The third phase of the RCS involves protein-ligand docking of compound libraries against members of the sub-ensemble, with the ultimate selection of the top “hits” for further optimization and experimental testing. The evolution of computational power has seen a shift in the libraries of compounds used, with early work focusing on small sets of known inhibitors and later work screening vast datasets of drug-like compounds for new leads (e.g. those compiled by the NCI and ZINC). Also, various popular docking codes have been employed by the RCS (including Glide [61], Autodock [62] and Autodock Vina [63]), as well as a variety of scoring functions – for example, a combination of traditional empirical scoring with more rigorous methods such as MMGB/SA. For efficiency, a hierarchical approach is often taken, whereby an initial screen is performed on a small receptor ensemble (often incorporating experimental conformations) with a large compound library and the most promising binders are then re-ranked against a larger ensemble of MD conformers. A challenge in the ranking of compounds against an ensemble of receptor conformations is how to assess their overall performance. In the RCS, each compound is docked to each receptor structure and a histogram of binding free energies (BFEs) is obtained. A wide spectrum of BFEs is a typical hallmark of such histograms, which reflects the diversity of the structures and the fact that even a known active compound may not be able to bind to certain conformations. One solution is to simply take the mean BFE across the ensemble, to indicate compounds which perform well across multiple conformers. Another option is to weight the mean according to some property of each conformer – usually the population of the cluster it belongs to. Yet another possibility is to consider the minimum BFE across the ensemble, which may identify compounds which bind well to isolated, and potentially rare, conformers. Instead of performing an individual docking run on each member of the ensemble, some “grid-averaging” techniques have been used to consolidate the dynamic features of a binding pocket into a single docking run (as reviewed in [34]). While these have introduced significant efficiency benefits, it is unclear how well the averaging can represent larger conformational fluctuations and whether the average structure is physically realistic.

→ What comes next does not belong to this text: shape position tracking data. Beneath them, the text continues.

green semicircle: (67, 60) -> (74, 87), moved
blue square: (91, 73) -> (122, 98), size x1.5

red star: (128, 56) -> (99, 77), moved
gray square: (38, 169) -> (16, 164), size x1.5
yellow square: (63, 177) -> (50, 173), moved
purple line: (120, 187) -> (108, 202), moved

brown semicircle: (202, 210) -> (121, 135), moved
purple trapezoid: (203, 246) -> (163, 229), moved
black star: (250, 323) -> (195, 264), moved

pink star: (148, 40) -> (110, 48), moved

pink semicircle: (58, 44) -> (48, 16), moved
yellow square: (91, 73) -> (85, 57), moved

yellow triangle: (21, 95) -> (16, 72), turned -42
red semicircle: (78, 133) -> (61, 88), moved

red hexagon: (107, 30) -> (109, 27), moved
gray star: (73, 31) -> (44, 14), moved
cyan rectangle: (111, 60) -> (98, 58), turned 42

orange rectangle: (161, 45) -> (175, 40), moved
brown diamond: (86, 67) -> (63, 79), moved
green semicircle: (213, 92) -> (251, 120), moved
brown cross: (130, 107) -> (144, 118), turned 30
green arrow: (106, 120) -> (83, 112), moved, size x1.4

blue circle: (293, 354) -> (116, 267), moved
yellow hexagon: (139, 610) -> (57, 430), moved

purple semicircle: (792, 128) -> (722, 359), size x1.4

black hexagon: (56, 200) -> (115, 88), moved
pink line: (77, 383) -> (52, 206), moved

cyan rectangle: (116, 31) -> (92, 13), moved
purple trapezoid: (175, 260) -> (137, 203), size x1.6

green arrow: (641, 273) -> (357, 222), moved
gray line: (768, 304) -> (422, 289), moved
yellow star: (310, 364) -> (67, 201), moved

While a thorough review of previous applications of the RCS is beyond the scope of this article, we aim to briefly summarize the main features of some important studies, to illustrate the range of targets, simulation methods and key findings.

The first application of the RCS, in 2002, involved short 2 ns MD simulations of the FK506 binding protein (FKBP-12), which is involved in the immune system and for which high-affinity synthetic ligands are sought [43]. Initial work used Autodock to dock two known high-affinity compounds to unliganded MD snapshots and demonstrate the sensitivity of docking poses and energies to binding site plasticity. Also, a “double-ligand” docking approach was introduced, whereby multivalent compounds could be designed by linking multiple small fragments at different regions of the binding site. Later work on the same system used MM/PBSA to calculate more accurate binding free energies and thus enhance the ranking of the many protein-ligand complexes generated when using an ensemble of conformers [64].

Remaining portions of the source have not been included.